I'm wondering, is there any wifi latency problems? Like, say this was taken to an extreme though. Like we had a wifi repeater. The repeater consisting of a receiver, which then immediately repeats the signal to an access point, but under a different SSID(I do not need this to all work as one network). The repeater could make it so I could have no need for wires for a very long distance, though it could require quite a few repeaters(more than 4). Assuming the software is as fast as the hardware, could there be any latency probelms with this also assuming that all the repeaters were within full-speed distance of each other?
Also, could this depend on hardware? or is the wifi standard designed to be latency free?
Latency problems in what sense? At the TCP level each link is another hop, so there's no problem there. At the application level, it depends on if they're sensitive to timeouts and the like - trying to stream video over such a network is likely a poor plan, but your ssh session should work okay.
Nothing is latency free - the speed of light is not just a good idea, it's the law :) Radio waves are always approximately the speed of light - the real bottleneck is going to be the packet processing at each end, which depends a fair bit on the wifi chipset and cpu of the machines in question. A good wireless link should have fairly (within 10-20%) comparable latencies to the wired ones you mention. Satellite has high latency due to the large distances involved (wikipedia has some info on satellite latency)

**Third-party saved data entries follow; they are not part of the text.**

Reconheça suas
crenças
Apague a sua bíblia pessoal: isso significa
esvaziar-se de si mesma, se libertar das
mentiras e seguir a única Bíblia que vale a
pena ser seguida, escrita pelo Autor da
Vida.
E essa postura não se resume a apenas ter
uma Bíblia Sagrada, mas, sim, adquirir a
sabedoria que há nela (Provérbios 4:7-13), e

That said, sitting across the room from my wifi router (a wrt54gl) ping shows latencies of from 1 to 6 ms. There are a couple of other low traffic devices using it as well, but it's also not exactly a beefy box.
Assuming you're talking about transmitting and receiving data this has more to do with the protocol that you're using than "wifi latency". Wireless networks generally have more latency than wired networks, but all networks have latency.
A low latency network might be perceived as "fast" by a user and a high latency network will almost definitely be perceived as being slow. But bandwidth is another part of the puzzle depending on what you're using the network for. You might want to check out latency, bandwidth, and TCP/IP on wikipedia.
TCP and IP are two network data protocols that help data arrive, and arrive correctly. For a very brief and certainly not 100% accurate explanation IP (Internet protocol) gets the data there, and TCP (transmission control protocol) makes sure the data that arrives is in the correct order so that it can be correctly interpreted.
Wireless networks generally have a higher bit error rate than wired networks and can cause what is known as packet loss. The more complex the wireless network is, the more likely packet loss will occur.
All of these concepts are just part of the large puzzle that is wireless networking, and all of them can be gone into in much more depth than is appropriate for this text box. Doing some research into TCP/IP will likely give you a much better understanding.
If a satellite link is somewhere in the picture, even bad wifi links come no where near the 550-600ms due to the satelite hop. So what if you add 10-50ms with some repeaters.
I dont have much experience with low end "wifi" but stuff like mikrotik we can do 2-4 hops, each 8km and the latency stays 10-20ms with low load. But that is a good one. On our bad ones (alvarion old stuff) with several hops is can be 100ms over 16km when loaded. But i have seen people connect offices with wifi links and dont notice a difference browsing. You might have more jitter with VoIP.
equipment that uses frequency hopping as opposed to Direct Sequence has higher latency. I dont think FH is used much anymore.
If loads are high latency goes up.
Some DSL modems will work back to back, might be an option for you. wires are easier to troubleshoot in congested areas.